WHAT YOU HAVE TO DO
Will you write out the data exactly, excluding every picture?

DATA BELOW
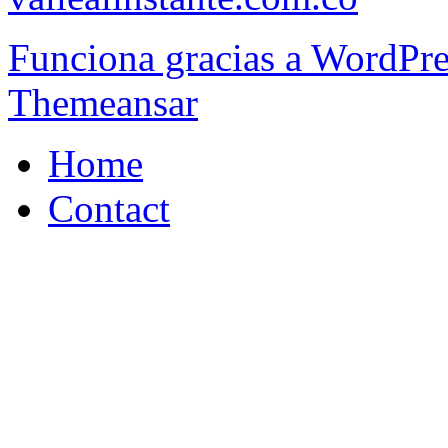
Funciona gracias a WordPr
Themeansar
Home
Contact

WRITTEN RESPONSE
Funciona gracias a WordPr
Themeansar
Home
Contact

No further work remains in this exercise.